Hidden Markov Models (HMM)

Hidden Markov Model (HMM)

reading prerequisite: Markov Chains
HMM is an extension of Markov Chains where the state-values are NOT fully observable
HMMs are also considered as:
- a type of probabilistic graphical model
- an extension of Naive Bayes Models that model sequences
- the simplest Dynamic Bayesian Network
- a sequential supervised, generative model

HMM - Intuition & Components

HMM is an extension of Markov Chains where the states are NOT fully observable. In other words, each state-value is decomposed into 2 parts:
- 1 hidden-state 𝑌 - each hidden-state can have 1 of 𝑛 possible hidden-state-values {𝑠₁, ..., 𝑠_𝑛}
- 1 observable-state 𝑋 - each observable-state can have 1 of 𝑚 possible observable-state-values {𝑥₁, ..., 𝑥_𝑚}
at current time 𝑡 the HMM is at some hidden-state-value 𝑠^(𝑡). This 𝑠^(𝑡) is 1 of the 𝑛 possible hidden-state-values {𝑠₁, ..., 𝑠_𝑛}
- 𝑠^(𝑡)= 𝑠_𝑖 # where 𝑠_𝑖∊{𝑠₁, ..., 𝑠_𝑛}
this is denoted as 𝑌^(𝑡)=𝑠^(𝑡)=𝑠_𝑖# these 2 ways to represent the state-value of 𝑌^(𝑡) will be useful as we go on
as the HMM moves to time 𝑡+1, it RANDOMLY chooses the next hidden-state-value 𝑠^(𝑡+1)denoted as:
- 𝑌^(𝑡+1)=𝑠^(𝑡+1)=𝑠_?
based on the chosen 𝑠^(𝑡+1) the HMM also RANDOMLY chooses an observable-state-value 𝑥^(𝑡+1)denoted as:
- 𝑋^(𝑡+1)=𝑥^(𝑡+1)=𝑥_?
naturally this forms a sequence of (𝑋,𝑌) pairs as time progresses:
- { ..., (𝑋^(𝑡-1),𝑌^(𝑡-1)), (𝑋^(𝑡),𝑌^(𝑡)), ...}
the sequence of (𝑋,𝑌) pairs is the "recorded history" of state-values over time. However the only values we observe are the 𝑋s not 𝑌s
this sequence can grow infinitely long
the 𝑌s and 𝑋s are called time-variables, where:
- each 𝑌 holds 1 hidden-state-value 𝑠_?
- each 𝑋 holds 1 observable-state-value 𝑥_?

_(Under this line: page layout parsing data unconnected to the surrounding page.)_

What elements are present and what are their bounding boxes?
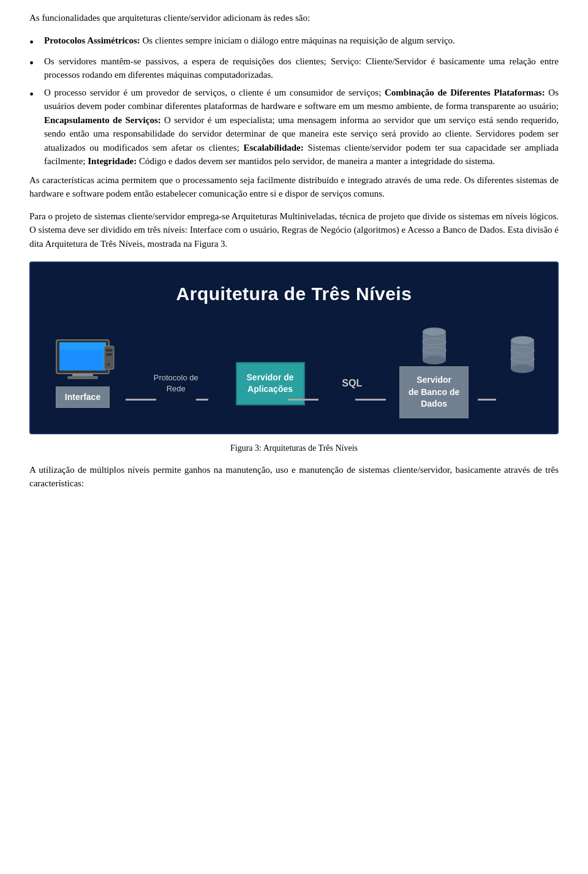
db-server-slot: Servidor de Banco de Dados: [399, 325, 469, 418]
protocol-slot: Protocolo deRede: [154, 348, 198, 394]
protocol-label: Protocolo deRede: [154, 372, 198, 394]
svg-point-16: [511, 364, 534, 373]
db-server-label: Servidor de Banco de Dados: [409, 374, 459, 410]
list-item: • Os servidores mantêm-se passivos, a es…: [29, 55, 559, 82]
db-server-box: Servidor de Banco de Dados: [399, 366, 469, 418]
svg-rect-1: [67, 376, 98, 379]
svg-rect-6: [106, 349, 112, 352]
computer-icon: [49, 335, 116, 386]
sql-slot: SQL: [342, 352, 362, 391]
bullet-list: • Protocolos Assimétricos: Os clientes s…: [29, 34, 559, 168]
list-item: • Protocolos Assimétricos: Os clientes s…: [29, 34, 559, 51]
diagram-caption: Figura 3: Arquiteturas de Três Níveis: [29, 442, 559, 454]
svg-point-15: [511, 336, 534, 345]
app-server-box: Servidor de Aplicações: [236, 362, 305, 405]
svg-point-8: [107, 363, 110, 366]
architecture-diagram: Arquitetura de Três Níveis: [29, 262, 559, 434]
bullet-symbol: •: [29, 55, 43, 72]
interface-label: Interface: [56, 386, 110, 408]
bullet-symbol: •: [29, 86, 43, 103]
app-server-slot: Servidor de Aplicações: [236, 337, 305, 405]
app-server-label: Servidor de Aplicações: [247, 372, 294, 396]
svg-point-10: [423, 328, 446, 336]
list-item: • O processo servidor é um provedor de s…: [29, 86, 559, 168]
main-content: As funcionalidades que arquiteturas clie…: [29, 11, 559, 491]
bullet-text-1: Protocolos Assimétricos: Os clientes sem…: [44, 34, 559, 48]
database-cylinder-icon: [418, 325, 451, 366]
para3: Para o projeto de sistemas cliente/servi…: [29, 209, 559, 251]
svg-rect-7: [106, 353, 112, 356]
sql-label: SQL: [342, 376, 362, 391]
bullet-text-3: O processo servidor é um provedor de ser…: [44, 86, 559, 168]
db-cylinder-right-slot: [506, 333, 539, 410]
bullet-text-2: Os servidores mantêm-se passivos, a espe…: [44, 55, 559, 82]
svg-rect-4: [59, 342, 106, 350]
intro-paragraph: As funcionalidades que arquiteturas clie…: [29, 11, 559, 25]
diagram-body: Interface Protocolo deRede Servidor de A…: [43, 325, 545, 418]
interface-slot: Interface: [49, 335, 116, 408]
database-cylinder-right-icon: [506, 333, 539, 375]
para2: As características acima permitem que o …: [29, 173, 559, 201]
diagram-title: Arquitetura de Três Níveis: [43, 280, 545, 307]
bullet-symbol: •: [29, 34, 43, 51]
last-paragraph: A utilização de múltiplos níveis permite…: [29, 463, 559, 491]
svg-point-11: [423, 356, 446, 364]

HMM - Required Components (State Transition Matrix & Emission Matrix)

Click here to expand...

at each time-step the RANDOM choice of next hidden-state-value 𝑠^(𝑡+1)is characterized by a 𝑛x𝑛 transition matrix 𝑇 where:

each entry 𝑇[𝑖,𝑗]:
- contains a value between 0 and 1 (inclusive)
- denotes the probability of transitioning from state 𝑠_𝑖to 𝑠_𝑗# i.e. 𝐏(𝑌^(𝑡+1)=𝑠^(𝑡+1)=𝑠_𝑗|𝑌^(𝑡)=𝑠^(𝑡)=𝑠_𝑖)
each row of entries in 𝑇 must sum up to 1

at each time-step the RANDOM choice of observable-state-value 𝑥^(𝑡+1) is characterized by a 𝑛x𝑚 emission matrix 𝐸 where:

each entry 𝐸[𝑗,𝑘]:
- contains a value between 0 and 1 (inclusive)
- denotes the probability of observing value 𝑥_𝑘 when on state 𝑠_𝑗 # i.e. 𝐏(𝑋^(t+1)=𝑥^(t+1)=𝑥_𝑘|𝑌^(t+1)=𝑠^(𝑡+1)=𝑠_𝑗)

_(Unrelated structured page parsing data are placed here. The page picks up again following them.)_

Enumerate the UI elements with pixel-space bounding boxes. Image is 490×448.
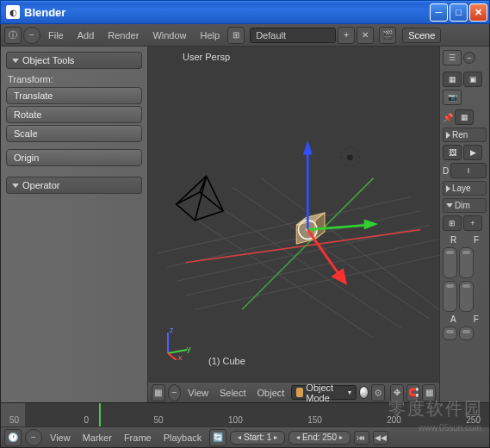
display-dropdown[interactable]: I <box>450 163 487 178</box>
viewport-header: ▦ − View Select Object Object Mode ▾ ⊙ ✥… <box>148 382 439 402</box>
frame-end-slider[interactable] <box>459 281 474 312</box>
svg-text:x: x <box>178 353 183 360</box>
context-icon[interactable]: ▦ <box>455 109 474 125</box>
tick-label: 0 <box>84 415 90 425</box>
object-menu[interactable]: Object <box>253 388 289 398</box>
mode-dropdown[interactable]: Object Mode ▾ <box>291 385 356 400</box>
shading-mode-icon[interactable] <box>359 386 369 399</box>
scene-label: Scene <box>408 30 435 40</box>
scene-browse-icon[interactable]: 🎬 <box>379 27 396 44</box>
svg-line-17 <box>307 230 340 277</box>
jump-start-icon[interactable]: ⏮ <box>354 431 369 445</box>
aspect-slider[interactable] <box>443 327 457 340</box>
editor-type-icon[interactable]: ▦ <box>152 384 165 401</box>
collapse-menu-icon[interactable]: − <box>25 429 42 446</box>
render-anim-icon[interactable]: ▶ <box>463 145 482 160</box>
operator-label: Operator <box>22 180 59 190</box>
object-tools-header[interactable]: Object Tools <box>6 52 142 69</box>
maximize-button[interactable]: □ <box>450 3 468 22</box>
render-tab-icon[interactable]: 📷 <box>443 90 462 105</box>
expand-icon <box>446 185 450 192</box>
rotate-button[interactable]: Rotate <box>6 106 142 123</box>
render-panel-header[interactable]: Ren <box>443 128 487 142</box>
render-label: Ren <box>452 130 468 140</box>
remove-layout-button[interactable]: ✕ <box>357 27 374 44</box>
start-frame-field[interactable]: ◂ Start: 1 ▸ <box>230 431 285 445</box>
window-title: Blender <box>24 6 430 19</box>
collapse-menu-icon[interactable]: − <box>23 27 40 44</box>
timeline-view-menu[interactable]: View <box>46 432 75 443</box>
aspect-a-label: A <box>450 314 456 324</box>
menu-window[interactable]: Window <box>146 27 192 44</box>
dimensions-label: Dim <box>455 201 470 210</box>
svg-point-9 <box>347 154 353 160</box>
timeline-frame-menu[interactable]: Frame <box>120 432 156 443</box>
window-titlebar: ◐ Blender ─ □ ✕ <box>0 0 490 24</box>
props-tab-2[interactable]: ▣ <box>463 72 482 87</box>
timeline-marker-menu[interactable]: Marker <box>78 432 116 443</box>
res-r-label: R <box>450 235 456 245</box>
info-editor-icon[interactable]: ⓘ <box>4 27 22 44</box>
svg-line-8 <box>261 178 439 310</box>
scene-dropdown[interactable]: Scene <box>402 28 441 43</box>
screen-layout-icon[interactable]: ⊞ <box>227 27 245 44</box>
display-label: D <box>443 166 449 176</box>
add-layout-button[interactable]: + <box>338 27 355 44</box>
props-tab-1[interactable]: ▦ <box>443 72 462 87</box>
camera-wireframe <box>177 176 224 220</box>
3d-viewport[interactable]: User Persp <box>148 47 439 382</box>
view-menu[interactable]: View <box>183 388 213 398</box>
end-frame-field[interactable]: ◂ End: 250 ▸ <box>288 431 350 445</box>
select-menu[interactable]: Select <box>215 388 251 398</box>
snap-icon[interactable]: 🧲 <box>406 384 420 401</box>
top-menubar: ⓘ − File Add Render Window Help ⊞ Defaul… <box>1 24 489 47</box>
collapse-icon <box>12 184 19 188</box>
operator-header[interactable]: Operator <box>6 177 142 194</box>
mode-label: Object Mode <box>306 383 344 403</box>
fps-slider[interactable] <box>459 327 474 340</box>
pivot-icon[interactable]: ⊙ <box>371 384 385 401</box>
origin-button[interactable]: Origin <box>6 149 142 166</box>
svg-line-6 <box>233 188 430 320</box>
close-button[interactable]: ✕ <box>469 3 487 22</box>
end-frame-label: End: 250 <box>302 432 337 442</box>
timeline[interactable]: 50 0 50 100 150 200 250 <box>1 402 489 426</box>
lamp-object <box>341 148 360 167</box>
tick-label: 200 <box>387 415 401 425</box>
timeline-editor-icon[interactable]: 🕐 <box>4 429 22 446</box>
menu-render[interactable]: Render <box>102 27 145 44</box>
sync-icon[interactable]: 🔄 <box>209 429 226 446</box>
menu-help[interactable]: Help <box>195 27 226 44</box>
layers-panel-header[interactable]: Laye <box>443 181 487 196</box>
tick-label: 100 <box>228 415 243 425</box>
dimensions-panel-header[interactable]: Dim <box>443 198 487 213</box>
resolution-y-slider[interactable] <box>443 281 457 312</box>
frame-start-slider[interactable] <box>459 247 474 278</box>
expand-icon <box>446 132 450 139</box>
preset-icon[interactable]: ⊞ <box>443 215 462 231</box>
resolution-x-slider[interactable] <box>443 247 457 278</box>
timeline-playback-menu[interactable]: Playback <box>159 432 207 443</box>
object-tools-label: Object Tools <box>22 55 74 65</box>
collapse-menu-icon[interactable]: − <box>168 384 182 401</box>
tick-label: 50 <box>9 415 19 425</box>
render-image-icon[interactable]: 🖼 <box>443 145 462 160</box>
scale-button[interactable]: Scale <box>6 125 142 142</box>
menu-file[interactable]: File <box>42 27 70 44</box>
collapse-icon <box>446 203 453 208</box>
pin-icon[interactable]: 📌 <box>443 113 453 122</box>
collapse-icon[interactable]: − <box>463 52 475 64</box>
aspect-f-label: F <box>474 314 479 324</box>
translate-button[interactable]: Translate <box>6 87 142 104</box>
minimize-button[interactable]: ─ <box>430 3 448 22</box>
tick-label: 50 <box>154 415 164 425</box>
layout-dropdown[interactable]: Default <box>250 28 336 43</box>
prev-keyframe-icon[interactable]: ◀◀ <box>373 431 388 445</box>
layers-icon[interactable]: ▦ <box>422 384 436 401</box>
timeline-header: 🕐 − View Marker Frame Playback 🔄 ◂ Start… <box>1 426 489 447</box>
svg-marker-14 <box>303 140 313 154</box>
manipulator-icon[interactable]: ✥ <box>390 384 404 401</box>
outliner-tab[interactable]: ☰ <box>443 50 462 65</box>
menu-add[interactable]: Add <box>71 27 101 44</box>
preset-add-icon[interactable]: + <box>463 215 482 231</box>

so far we have described a HMM that models a Markov Process with 1^st-Order Markov Assumption. Just like Markov Chains, HMMs can be extended to model a:

Markov Processes with 2^nd-Order Markov Assumptions
Markov Processes with Higher-Order Markov Assumptions

HMM - Optional Components (Starting State Probabilities & Ending State Probabilities)

Click here to expand...

if an application has a sequence with a definite START state 𝑌⁽¹⁾=𝑌^{(𝑠𝑡𝑎𝑟𝑡)}, it's probability distribution CANNOT be modeled with a transition matrix. This is because there is no previous state. We solve this by adding another component called Starting State Probabilities, which is characterized by a discrete probability distribution of 𝑛 discrete values (one for each hidden-state-value 𝑠_𝑗 {𝑠₁, ..., 𝑠_𝑛}):

𝐏(𝑌⁽¹⁾=𝑠⁽¹⁾=𝑠_𝑗) equals some probability # for 𝑗 = 1 to 𝑛

if an application has a sequence with a definite END state 𝑌^(𝑇)=𝑌^{(𝑒𝑛𝑑)}, we want to know the probability of a sequence ENDING at a particular state. This probability distribution CANNOT be modeled with a transition matrix because the matrix assumes the sequence continues for eternity. We need a separate component called Ending State Probabilities, which is characterized by a discrete probability distribution of 𝑛 discrete values (one for each hidden-state-value 𝑠_𝑗 {𝑠₁, ..., 𝑠_𝑛}):

𝐏(𝑌^(𝑇)=𝑠^(𝑇)=𝑠_𝑗) equals some probability # for 𝑗 = 1 to 𝑛

HMM - Visual/Graphical Representations

Click here to expand...

HMMs can be graphically represented in 3 ways:

finite graphical representation of the transition matrix 𝑇 (nodes as hidden-state-values & observable-state-values)
finite graphical representation of a sequence of time-variables 𝑋's (nodes as time-variables)
infinitely growing graphical representation of a sequence of time-variables 𝑋's (nodes as time-variables)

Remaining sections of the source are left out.